[Provided material Boundary: Start]
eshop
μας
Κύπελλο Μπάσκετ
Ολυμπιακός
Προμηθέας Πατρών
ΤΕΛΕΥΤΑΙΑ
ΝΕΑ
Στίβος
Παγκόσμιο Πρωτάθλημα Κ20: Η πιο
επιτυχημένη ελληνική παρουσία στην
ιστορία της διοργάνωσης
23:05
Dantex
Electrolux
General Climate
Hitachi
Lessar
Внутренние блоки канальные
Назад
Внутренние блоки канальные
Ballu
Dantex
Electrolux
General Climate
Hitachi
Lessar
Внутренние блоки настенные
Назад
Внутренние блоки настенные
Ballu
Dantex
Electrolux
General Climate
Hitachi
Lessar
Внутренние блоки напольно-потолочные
[Provided material Boundary: End]
[Provided material Boundary: Start]
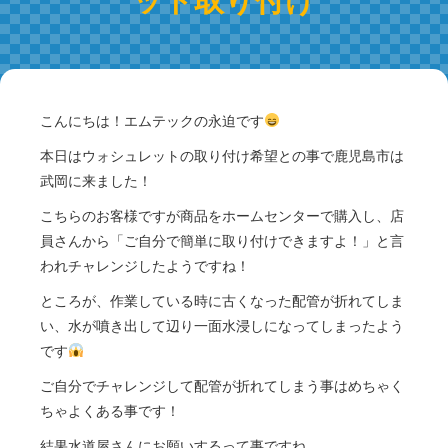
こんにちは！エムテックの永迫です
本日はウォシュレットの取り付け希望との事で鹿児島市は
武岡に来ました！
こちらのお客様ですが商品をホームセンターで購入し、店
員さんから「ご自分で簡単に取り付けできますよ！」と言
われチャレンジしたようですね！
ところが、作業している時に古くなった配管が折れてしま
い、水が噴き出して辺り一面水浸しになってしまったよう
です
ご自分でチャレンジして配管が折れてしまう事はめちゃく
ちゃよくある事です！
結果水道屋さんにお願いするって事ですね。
[Provided material Boundary: End]
What you will do:
Starting at the line above that holds "本日はウォシュレットの取り付け希望との事で鹿児島市は" and ending at the line that holds "結果水道屋さんにお願いするって事ですね。", transcribe each line exactly and include no other lines.

Result below:
本日はウォシュレットの取り付け希望との事で鹿児島市は
武岡に来ました！
こちらのお客様ですが商品をホームセンターで購入し、店
員さんから「ご自分で簡単に取り付けできますよ！」と言
われチャレンジしたようですね！
ところが、作業している時に古くなった配管が折れてしま
い、水が噴き出して辺り一面水浸しになってしまったよう
です
ご自分でチャレンジして配管が折れてしまう事はめちゃく
ちゃよくある事です！
結果水道屋さんにお願いするって事ですね。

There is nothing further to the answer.